++++ INPUT RECORDS ++++
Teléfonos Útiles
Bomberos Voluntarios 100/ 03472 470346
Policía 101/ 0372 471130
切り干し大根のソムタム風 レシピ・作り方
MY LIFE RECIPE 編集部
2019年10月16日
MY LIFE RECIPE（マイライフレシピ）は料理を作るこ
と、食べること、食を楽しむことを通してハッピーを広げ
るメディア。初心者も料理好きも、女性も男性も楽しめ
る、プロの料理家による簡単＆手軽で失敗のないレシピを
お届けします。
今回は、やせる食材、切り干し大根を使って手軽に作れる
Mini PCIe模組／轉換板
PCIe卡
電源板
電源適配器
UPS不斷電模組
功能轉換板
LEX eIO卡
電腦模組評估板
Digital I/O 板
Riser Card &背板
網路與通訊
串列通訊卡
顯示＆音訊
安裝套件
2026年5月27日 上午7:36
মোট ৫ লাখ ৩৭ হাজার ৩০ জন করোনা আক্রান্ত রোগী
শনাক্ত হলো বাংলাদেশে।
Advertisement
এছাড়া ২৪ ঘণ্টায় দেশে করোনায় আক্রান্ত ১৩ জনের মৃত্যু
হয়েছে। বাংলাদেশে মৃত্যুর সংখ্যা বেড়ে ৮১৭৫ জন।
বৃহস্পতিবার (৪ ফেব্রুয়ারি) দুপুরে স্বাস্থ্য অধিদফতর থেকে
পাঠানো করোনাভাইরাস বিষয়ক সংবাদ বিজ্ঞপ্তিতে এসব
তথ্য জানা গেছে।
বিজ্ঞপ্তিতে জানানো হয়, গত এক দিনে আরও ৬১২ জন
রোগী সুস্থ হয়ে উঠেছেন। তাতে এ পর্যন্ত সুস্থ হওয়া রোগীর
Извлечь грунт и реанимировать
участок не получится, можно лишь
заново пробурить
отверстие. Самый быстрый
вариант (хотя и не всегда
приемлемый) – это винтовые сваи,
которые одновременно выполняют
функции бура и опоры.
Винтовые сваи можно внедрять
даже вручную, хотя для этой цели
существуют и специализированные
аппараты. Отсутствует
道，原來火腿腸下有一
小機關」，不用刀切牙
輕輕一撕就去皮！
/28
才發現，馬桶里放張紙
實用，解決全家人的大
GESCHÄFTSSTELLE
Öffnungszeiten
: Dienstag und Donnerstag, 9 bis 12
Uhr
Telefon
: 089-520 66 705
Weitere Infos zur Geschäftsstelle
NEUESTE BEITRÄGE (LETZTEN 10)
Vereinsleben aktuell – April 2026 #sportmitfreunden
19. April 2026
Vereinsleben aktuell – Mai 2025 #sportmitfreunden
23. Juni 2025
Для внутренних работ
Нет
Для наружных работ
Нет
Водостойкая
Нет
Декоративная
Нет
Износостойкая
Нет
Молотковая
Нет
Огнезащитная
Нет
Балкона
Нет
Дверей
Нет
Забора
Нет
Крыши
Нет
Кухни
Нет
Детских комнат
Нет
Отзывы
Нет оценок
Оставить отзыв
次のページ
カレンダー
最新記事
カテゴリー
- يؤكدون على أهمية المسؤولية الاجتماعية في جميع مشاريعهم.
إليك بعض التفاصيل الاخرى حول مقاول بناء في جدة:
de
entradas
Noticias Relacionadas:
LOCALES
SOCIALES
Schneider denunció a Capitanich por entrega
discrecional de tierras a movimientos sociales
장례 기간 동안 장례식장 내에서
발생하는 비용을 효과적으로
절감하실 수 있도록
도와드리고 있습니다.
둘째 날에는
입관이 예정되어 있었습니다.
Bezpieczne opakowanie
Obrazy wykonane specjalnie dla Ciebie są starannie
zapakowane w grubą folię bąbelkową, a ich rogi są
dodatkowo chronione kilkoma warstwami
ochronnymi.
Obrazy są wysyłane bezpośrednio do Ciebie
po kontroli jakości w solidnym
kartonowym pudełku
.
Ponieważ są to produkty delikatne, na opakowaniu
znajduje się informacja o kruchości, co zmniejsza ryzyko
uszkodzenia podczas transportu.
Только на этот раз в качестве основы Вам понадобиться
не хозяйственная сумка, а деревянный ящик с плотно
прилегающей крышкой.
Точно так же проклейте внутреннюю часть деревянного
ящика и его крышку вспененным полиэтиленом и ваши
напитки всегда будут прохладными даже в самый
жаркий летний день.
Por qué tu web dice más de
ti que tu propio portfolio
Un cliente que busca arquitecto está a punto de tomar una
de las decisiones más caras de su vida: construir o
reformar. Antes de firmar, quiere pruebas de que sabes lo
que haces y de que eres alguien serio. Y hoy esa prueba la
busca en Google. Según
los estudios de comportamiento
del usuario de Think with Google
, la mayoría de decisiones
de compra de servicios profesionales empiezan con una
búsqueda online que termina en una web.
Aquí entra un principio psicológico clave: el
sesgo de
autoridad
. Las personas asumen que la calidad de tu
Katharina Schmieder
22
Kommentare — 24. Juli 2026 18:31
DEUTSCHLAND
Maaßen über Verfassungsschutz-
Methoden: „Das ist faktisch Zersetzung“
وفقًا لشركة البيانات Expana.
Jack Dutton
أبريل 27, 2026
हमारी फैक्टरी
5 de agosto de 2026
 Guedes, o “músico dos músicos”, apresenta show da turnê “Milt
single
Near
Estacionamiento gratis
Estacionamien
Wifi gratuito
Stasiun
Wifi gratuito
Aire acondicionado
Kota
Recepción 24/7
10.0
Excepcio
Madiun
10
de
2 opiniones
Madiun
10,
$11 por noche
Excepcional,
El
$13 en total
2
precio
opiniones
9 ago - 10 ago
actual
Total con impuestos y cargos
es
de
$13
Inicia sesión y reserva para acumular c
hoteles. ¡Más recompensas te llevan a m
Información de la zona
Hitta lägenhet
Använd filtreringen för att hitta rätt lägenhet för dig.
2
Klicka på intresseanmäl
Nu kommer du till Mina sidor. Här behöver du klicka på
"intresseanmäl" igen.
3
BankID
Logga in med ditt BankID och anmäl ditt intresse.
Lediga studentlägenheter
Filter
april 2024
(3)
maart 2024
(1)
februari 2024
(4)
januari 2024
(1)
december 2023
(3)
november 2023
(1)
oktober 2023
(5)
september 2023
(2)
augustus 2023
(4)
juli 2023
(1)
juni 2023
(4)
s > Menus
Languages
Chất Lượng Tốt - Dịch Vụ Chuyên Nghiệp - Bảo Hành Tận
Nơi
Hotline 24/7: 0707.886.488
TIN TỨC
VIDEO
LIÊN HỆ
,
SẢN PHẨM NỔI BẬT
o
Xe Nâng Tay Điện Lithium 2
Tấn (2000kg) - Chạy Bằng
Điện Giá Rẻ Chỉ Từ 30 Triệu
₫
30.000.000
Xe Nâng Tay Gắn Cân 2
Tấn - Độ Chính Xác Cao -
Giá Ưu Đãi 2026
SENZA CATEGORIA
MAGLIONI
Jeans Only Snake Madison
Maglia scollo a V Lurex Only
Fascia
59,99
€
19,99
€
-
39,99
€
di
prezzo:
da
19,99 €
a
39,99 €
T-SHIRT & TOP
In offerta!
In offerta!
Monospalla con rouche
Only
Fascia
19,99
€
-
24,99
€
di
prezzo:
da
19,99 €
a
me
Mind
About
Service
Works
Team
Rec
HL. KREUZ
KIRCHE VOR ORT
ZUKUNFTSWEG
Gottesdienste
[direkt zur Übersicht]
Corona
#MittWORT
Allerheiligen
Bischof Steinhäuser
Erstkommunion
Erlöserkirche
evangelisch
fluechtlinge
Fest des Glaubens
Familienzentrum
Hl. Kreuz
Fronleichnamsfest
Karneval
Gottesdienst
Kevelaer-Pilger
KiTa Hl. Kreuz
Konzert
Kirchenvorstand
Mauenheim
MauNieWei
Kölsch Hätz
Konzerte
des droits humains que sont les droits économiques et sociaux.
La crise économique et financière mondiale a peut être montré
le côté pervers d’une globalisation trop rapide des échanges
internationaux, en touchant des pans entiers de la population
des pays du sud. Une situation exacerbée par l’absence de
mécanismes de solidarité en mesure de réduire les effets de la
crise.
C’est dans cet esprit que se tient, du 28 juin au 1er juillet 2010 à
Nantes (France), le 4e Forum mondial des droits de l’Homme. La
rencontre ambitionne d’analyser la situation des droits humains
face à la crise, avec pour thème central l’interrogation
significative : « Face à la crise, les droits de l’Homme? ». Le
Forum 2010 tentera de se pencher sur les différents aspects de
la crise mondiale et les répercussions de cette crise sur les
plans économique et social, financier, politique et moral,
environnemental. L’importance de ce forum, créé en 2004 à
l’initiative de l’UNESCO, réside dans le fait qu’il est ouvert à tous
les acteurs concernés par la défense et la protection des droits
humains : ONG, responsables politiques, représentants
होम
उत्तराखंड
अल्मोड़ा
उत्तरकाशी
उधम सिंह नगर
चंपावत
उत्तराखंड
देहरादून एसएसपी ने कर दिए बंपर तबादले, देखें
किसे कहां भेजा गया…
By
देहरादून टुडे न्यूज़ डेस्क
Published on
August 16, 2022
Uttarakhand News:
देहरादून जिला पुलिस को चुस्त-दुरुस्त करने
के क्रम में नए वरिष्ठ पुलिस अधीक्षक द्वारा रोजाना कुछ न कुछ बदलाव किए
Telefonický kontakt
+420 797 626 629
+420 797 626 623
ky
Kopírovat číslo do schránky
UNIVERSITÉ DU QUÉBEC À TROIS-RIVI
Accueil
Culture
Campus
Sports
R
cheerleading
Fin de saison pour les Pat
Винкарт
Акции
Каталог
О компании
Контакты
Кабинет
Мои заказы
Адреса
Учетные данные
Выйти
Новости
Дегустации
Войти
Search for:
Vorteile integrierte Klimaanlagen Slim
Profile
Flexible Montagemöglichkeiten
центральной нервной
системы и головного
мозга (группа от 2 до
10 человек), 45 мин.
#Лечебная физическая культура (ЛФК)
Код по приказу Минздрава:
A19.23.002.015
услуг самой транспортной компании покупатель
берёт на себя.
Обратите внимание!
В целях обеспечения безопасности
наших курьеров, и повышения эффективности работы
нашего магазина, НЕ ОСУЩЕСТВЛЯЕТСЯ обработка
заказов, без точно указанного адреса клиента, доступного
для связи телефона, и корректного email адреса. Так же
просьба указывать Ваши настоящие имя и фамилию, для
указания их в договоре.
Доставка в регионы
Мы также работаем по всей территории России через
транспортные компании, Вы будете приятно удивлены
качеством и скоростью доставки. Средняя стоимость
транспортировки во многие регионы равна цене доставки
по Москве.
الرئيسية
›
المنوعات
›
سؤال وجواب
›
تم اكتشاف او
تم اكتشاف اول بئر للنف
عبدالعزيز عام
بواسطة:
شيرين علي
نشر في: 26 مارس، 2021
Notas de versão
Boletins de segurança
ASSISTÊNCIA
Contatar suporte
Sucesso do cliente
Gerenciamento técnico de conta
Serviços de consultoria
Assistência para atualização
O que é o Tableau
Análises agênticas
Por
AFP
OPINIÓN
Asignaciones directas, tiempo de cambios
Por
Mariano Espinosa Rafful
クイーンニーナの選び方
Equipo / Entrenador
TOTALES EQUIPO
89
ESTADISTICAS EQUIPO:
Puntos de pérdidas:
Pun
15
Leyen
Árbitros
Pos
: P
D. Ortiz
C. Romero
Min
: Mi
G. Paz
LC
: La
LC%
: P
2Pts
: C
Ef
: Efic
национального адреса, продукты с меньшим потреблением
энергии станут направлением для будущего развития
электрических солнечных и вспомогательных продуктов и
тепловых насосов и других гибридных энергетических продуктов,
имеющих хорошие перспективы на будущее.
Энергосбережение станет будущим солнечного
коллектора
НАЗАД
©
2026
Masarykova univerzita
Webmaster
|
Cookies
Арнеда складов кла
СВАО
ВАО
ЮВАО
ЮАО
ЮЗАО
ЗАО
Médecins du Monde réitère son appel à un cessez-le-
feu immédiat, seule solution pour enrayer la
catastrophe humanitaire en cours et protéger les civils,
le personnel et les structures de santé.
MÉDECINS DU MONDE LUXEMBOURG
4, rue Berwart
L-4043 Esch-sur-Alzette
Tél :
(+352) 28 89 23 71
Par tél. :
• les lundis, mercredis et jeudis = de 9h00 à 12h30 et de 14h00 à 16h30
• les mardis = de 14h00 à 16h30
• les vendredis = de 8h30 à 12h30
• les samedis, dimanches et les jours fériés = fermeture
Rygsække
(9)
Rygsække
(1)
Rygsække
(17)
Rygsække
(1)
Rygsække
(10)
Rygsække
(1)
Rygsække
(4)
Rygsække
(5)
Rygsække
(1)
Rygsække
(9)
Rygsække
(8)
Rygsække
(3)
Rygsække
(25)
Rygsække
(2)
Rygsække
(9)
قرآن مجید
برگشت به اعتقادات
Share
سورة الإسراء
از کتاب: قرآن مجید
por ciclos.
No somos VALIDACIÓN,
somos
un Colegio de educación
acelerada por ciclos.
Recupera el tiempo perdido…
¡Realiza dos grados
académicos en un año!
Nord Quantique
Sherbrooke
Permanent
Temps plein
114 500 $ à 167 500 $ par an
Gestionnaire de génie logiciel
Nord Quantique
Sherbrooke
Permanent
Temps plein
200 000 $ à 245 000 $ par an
++++
## REQUIREMENT
Wherever a line in the entries holds "регионы", copy that line.

## RESPONSE AREA
Доставка в регионы
транспортировки во многие регионы равна цене доставки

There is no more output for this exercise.